The county maintained the tax was on the permit, for “the right to do business,” [Listen to former Humboldt County Counsel Jeff Blanck at minute marker 1:10 Kmud News Story] not on cultivation itself. Then the County taxed farmers for having a permit based on the square foot of the cultivation area, instead of the individual plant canopies. The county also billed landowners instead of permit holders.
The three issues raised in the lawsuit’s appeal are
…whether the amendments impermissibly broadened the scope of the tax by
[1.] extending its reach from cultivators to property owners,…
[2.] by expanding the taxable property from areas actually “cultivated” to all areas “permitted” for cultivation, …
[and 3.] whether the amendments expanded the scope of the tax by changing the time when the taxes start to accrue.
The county’s argument was, “The Board’s amendments did not impermissibly alter Measure S but instead merely clarified some of the measure’s ambiguous terms.”
The court disagreed.
The County stated it was necessary to alter the Measure’s wording to “allow efficient administration of the tax and to prevent fraud by cultivators who underreport the area of their grows.” They added that “such fraud would be difficult to prevent in a sprawling, rural and forested county like Humboldt.”
However, Judge Neel said the County’s claims are “without support in the record.”
Humboldt County brought procedural arguments for the first time on appeal on issues including standing and exhaustive remedies, but the court found none to be persuasive. (The court had previously ruled in favor of the County on two other issues regarding whether taxes were owed biennially v. biannually, in addition to the requirement for Federal compliance to owe the tax. However, the plaintiffs did not cross appeal those matters.)
The court ruled in favor of Silva et al. on all matters saying,
…the amendments impermissibly increased the scope of the tax by expanding its application from those engaged in cultivation to all property owners subject to a cultivation permit, by expanding the taxable areas from those under cultivation to the entire area covered by the permit, and by expanding its application to people who have obtained a permit but may not have started to cultivate marijuana under that permit.
So what does this ruling mean for permitted cannabis farmers? Will they get their taxes returned that they did not owe based on the original Measure S wording ? Should farmers rush out to calculate the area of walkways and companion plant canopies?
The roll out for potential refunds and the exact implications of this decision are yet to be determined. The County still may attempt to defeat Judge Kelly L. Neel’s ruling by asking the Appeals Court to take a second look, and/or by appealing to the California Supreme Court. They have 40 days to act and if they don’t, then the ruling is final.
Attorney Eugene Denson further elaborates on what to expect, “If the County does appeal to the California Supreme Court it could be months before the court accepts or denies the appeal. So we still do not know if the new ruling is the final ruling, or whether the County will voluntarily refund the illegally collected taxes if they finally exhaust their judicial remedies.”

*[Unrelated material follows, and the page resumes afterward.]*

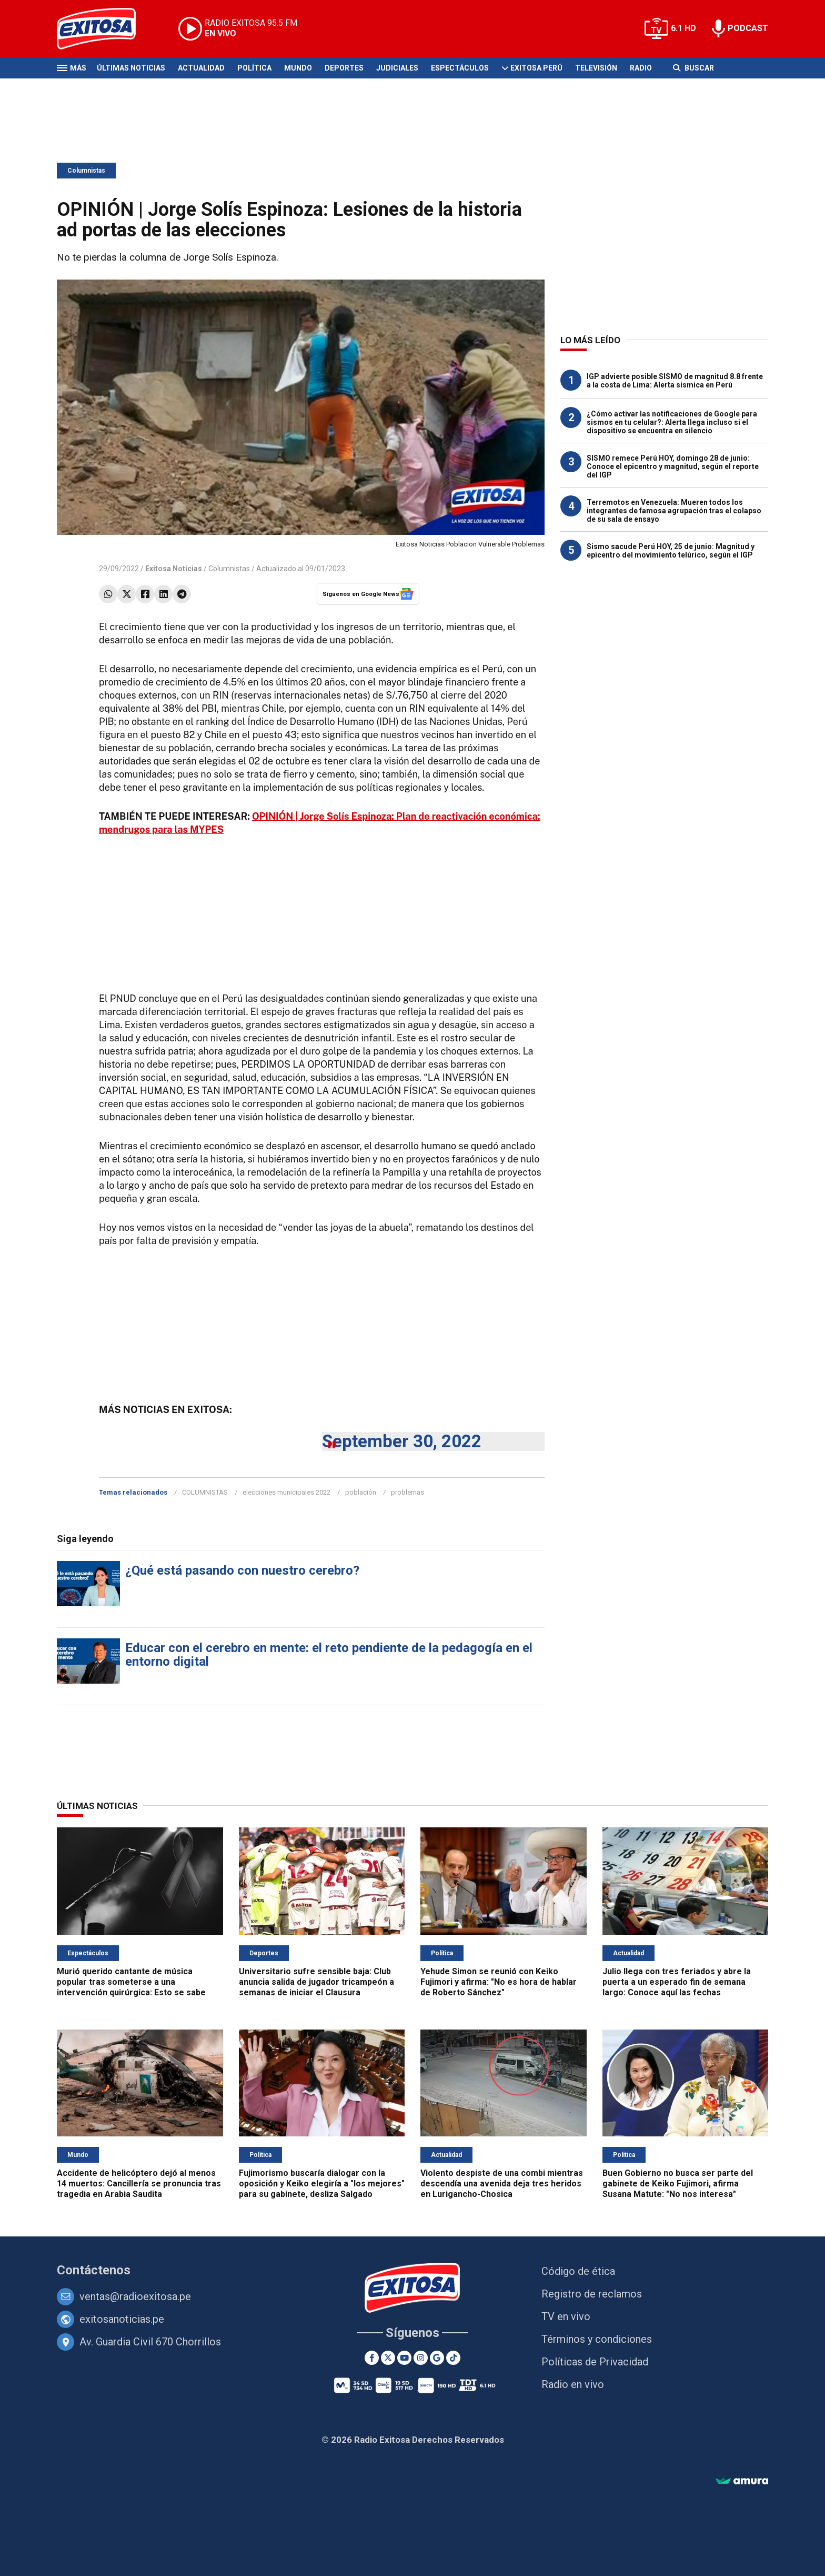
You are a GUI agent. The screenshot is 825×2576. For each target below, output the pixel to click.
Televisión (596, 68)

Appeal Attorney Jay Moller seems optimistic though, commenting on the decision, “It’s official. WE WON. This was a near frivolous appeal… there’s no chance of overturning this bullet-proof appellate decision with a petition for rehearing, petition for review in the CSC, or cert petition in the USSC…Ed and Fred did a good job and Judge Neel wrote an admirable decision. The County should be ashamed for wasting so much money on this litigation.”
Note: Regarding the original petitioners/plaintiffs– HUMMAP, the Humboldt Cannabis Taxpayers’ Association, and the Humboldt Voters’ Association–all three associations later stipulated to dismissal from the action without prejudice.